Thanks to Hanno Schlichting's howto, I've figured out how to create
Windows eggs of those packages that have C extensions. This approach
doesn't need Microsoft Visual Studio, nor does it require you to wade
through a bunch of free Microsoft downloads that don't really work
in the end anyway.
Installed the MingW compiler (into the standard location C:\MingW)
Created C:\DocumentsandSettings\Philipp\pydistutils.cfg and
put the following text in it:
[build]
compiler=mingw32
This tells distutils to always use the MingW compiler whenever it
has to compile something from C.
Went to the Control Panel -> System -> Advanced tab and
clicked on the Environment Variables button. There I appended
the following text to the the Path environment variable, adding
the Python interpreter as well as MingW's programs to the search
path:
;C:\Python24;C:\MingW\bin
Then I added another environment variabled called HOME with the
following value:
C:\Documents and Settings\Philipp
This points distutils at the pydistutils.cfg file that I
created earlier (you can put the pydistutils.cfg file anywhere
you want, you just need to make sure that the HOME environment
variable points to the directory).
With that in place, I am able to take any tarball (e.g.

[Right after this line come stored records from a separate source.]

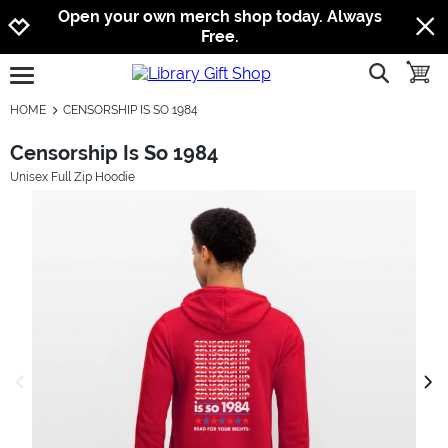
Jump to navigation
Jump to content
Increase contrast
Open your own merch shop today. Always
Free.
show searc
toggle
open burgermenu
HOME
CENSORSHIP IS SO 1984
Censorship Is So 1984
Unisex Full Zip Hoodie
previous image
next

zope.interface-3.4.0.tgz), unzip it and create a Windows egg
from it like so:
python setup.py bdist_egg
What's more, with a setup like this, it is easily possible to install
Zope 3 completely from eggs (e.g. using zc.buildout) even if there
are no pre-built Windows eggs on the Cheeseshop. More specifically,
with this setup, zopeproject (which is really just a convenience tool
over zc.buildout) works like a charm on Windows now.